=== Begin Enclosure ===

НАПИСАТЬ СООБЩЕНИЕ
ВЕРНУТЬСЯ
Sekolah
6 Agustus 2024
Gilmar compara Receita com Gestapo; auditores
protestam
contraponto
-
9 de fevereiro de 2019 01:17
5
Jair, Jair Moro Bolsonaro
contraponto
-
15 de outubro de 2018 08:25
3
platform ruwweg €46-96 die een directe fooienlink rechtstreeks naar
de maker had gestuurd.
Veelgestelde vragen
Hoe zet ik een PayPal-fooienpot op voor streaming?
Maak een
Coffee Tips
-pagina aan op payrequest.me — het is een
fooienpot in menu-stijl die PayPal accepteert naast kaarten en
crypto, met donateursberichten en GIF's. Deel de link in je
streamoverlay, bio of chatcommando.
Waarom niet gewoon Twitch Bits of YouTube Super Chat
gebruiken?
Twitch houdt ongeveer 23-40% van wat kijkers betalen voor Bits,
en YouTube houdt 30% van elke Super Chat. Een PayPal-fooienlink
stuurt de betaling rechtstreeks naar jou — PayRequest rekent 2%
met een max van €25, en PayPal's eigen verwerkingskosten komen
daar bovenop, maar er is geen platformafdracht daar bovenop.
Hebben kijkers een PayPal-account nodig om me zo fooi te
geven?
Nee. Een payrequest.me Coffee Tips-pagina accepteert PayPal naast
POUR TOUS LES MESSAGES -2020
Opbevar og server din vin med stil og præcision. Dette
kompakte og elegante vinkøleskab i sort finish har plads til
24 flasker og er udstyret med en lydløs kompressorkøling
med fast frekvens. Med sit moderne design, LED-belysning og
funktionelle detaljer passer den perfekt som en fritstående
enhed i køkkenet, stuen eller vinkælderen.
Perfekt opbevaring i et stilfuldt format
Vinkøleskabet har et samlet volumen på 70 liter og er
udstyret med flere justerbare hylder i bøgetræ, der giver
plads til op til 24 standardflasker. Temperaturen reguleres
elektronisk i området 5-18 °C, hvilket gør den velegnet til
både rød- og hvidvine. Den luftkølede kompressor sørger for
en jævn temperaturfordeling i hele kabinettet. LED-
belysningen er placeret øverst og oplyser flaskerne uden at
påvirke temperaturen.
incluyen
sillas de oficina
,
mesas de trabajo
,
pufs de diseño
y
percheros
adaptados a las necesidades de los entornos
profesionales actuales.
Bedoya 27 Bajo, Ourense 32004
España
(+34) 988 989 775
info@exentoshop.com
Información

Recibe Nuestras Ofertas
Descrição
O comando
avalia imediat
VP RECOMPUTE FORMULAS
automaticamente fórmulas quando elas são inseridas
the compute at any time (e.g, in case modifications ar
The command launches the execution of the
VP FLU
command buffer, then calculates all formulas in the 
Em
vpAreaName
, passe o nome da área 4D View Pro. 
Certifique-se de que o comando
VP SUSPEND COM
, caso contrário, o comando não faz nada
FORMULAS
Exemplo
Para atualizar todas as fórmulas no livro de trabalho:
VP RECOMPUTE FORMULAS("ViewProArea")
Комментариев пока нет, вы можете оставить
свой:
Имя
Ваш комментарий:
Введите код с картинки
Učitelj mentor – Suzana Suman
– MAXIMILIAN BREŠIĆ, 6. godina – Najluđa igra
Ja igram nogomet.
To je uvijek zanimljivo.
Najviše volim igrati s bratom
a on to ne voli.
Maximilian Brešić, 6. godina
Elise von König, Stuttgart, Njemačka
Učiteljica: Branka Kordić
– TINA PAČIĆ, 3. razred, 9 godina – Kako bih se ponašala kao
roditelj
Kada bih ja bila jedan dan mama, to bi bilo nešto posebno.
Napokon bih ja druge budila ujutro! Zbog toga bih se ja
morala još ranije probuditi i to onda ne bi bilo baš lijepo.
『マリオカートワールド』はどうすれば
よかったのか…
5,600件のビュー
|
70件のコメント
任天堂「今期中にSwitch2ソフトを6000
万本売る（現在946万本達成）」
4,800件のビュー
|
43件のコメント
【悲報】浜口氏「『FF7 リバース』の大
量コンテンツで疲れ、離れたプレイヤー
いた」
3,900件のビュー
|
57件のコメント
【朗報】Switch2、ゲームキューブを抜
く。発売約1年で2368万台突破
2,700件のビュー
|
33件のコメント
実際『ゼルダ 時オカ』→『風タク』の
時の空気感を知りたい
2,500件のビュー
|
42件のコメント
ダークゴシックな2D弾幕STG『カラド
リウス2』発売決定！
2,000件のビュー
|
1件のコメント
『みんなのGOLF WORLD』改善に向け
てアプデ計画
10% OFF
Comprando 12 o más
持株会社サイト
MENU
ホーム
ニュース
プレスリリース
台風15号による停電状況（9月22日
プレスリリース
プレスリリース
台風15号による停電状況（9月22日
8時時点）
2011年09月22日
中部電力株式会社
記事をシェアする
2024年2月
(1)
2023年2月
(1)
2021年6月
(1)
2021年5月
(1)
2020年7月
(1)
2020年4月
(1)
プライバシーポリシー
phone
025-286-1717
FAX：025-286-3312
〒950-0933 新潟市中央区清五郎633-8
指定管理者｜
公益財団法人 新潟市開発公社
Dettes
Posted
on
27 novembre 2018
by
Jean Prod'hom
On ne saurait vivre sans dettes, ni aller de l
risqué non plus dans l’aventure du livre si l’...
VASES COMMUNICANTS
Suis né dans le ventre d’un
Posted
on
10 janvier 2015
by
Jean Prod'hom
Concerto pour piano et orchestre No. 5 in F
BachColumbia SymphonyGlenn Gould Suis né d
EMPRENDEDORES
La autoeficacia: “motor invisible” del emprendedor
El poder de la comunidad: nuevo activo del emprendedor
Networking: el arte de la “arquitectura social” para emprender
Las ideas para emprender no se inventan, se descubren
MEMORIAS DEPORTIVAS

=== End Enclosure ===

§ Task requirements: Give back the entries above exactly as they are, from their first line through the line that contains "Vinkøleskabet har et", both included, with nothing else.

§ Solution below:
НАПИСАТЬ СООБЩЕНИЕ
ВЕРНУТЬСЯ
Sekolah
6 Agustus 2024
Gilmar compara Receita com Gestapo; auditores
protestam
contraponto
-
9 de fevereiro de 2019 01:17
5
Jair, Jair Moro Bolsonaro
contraponto
-
15 de outubro de 2018 08:25
3
platform ruwweg €46-96 die een directe fooienlink rechtstreeks naar
de maker had gestuurd.
Veelgestelde vragen
Hoe zet ik een PayPal-fooienpot op voor streaming?
Maak een
Coffee Tips
-pagina aan op payrequest.me — het is een
fooienpot in menu-stijl die PayPal accepteert naast kaarten en
crypto, met donateursberichten en GIF's. Deel de link in je
streamoverlay, bio of chatcommando.
Waarom niet gewoon Twitch Bits of YouTube Super Chat
gebruiken?
Twitch houdt ongeveer 23-40% van wat kijkers betalen voor Bits,
en YouTube houdt 30% van elke Super Chat. Een PayPal-fooienlink
stuurt de betaling rechtstreeks naar jou — PayRequest rekent 2%
met een max van €25, en PayPal's eigen verwerkingskosten komen
daar bovenop, maar er is geen platformafdracht daar bovenop.
Hebben kijkers een PayPal-account nodig om me zo fooi te
geven?
Nee. Een payrequest.me Coffee Tips-pagina accepteert PayPal naast
POUR TOUS LES MESSAGES -2020
Opbevar og server din vin med stil og præcision. Dette
kompakte og elegante vinkøleskab i sort finish har plads til
24 flasker og er udstyret med en lydløs kompressorkøling
med fast frekvens. Med sit moderne design, LED-belysning og
funktionelle detaljer passer den perfekt som en fritstående
enhed i køkkenet, stuen eller vinkælderen.
Perfekt opbevaring i et stilfuldt format
Vinkøleskabet har et samlet volumen på 70 liter og er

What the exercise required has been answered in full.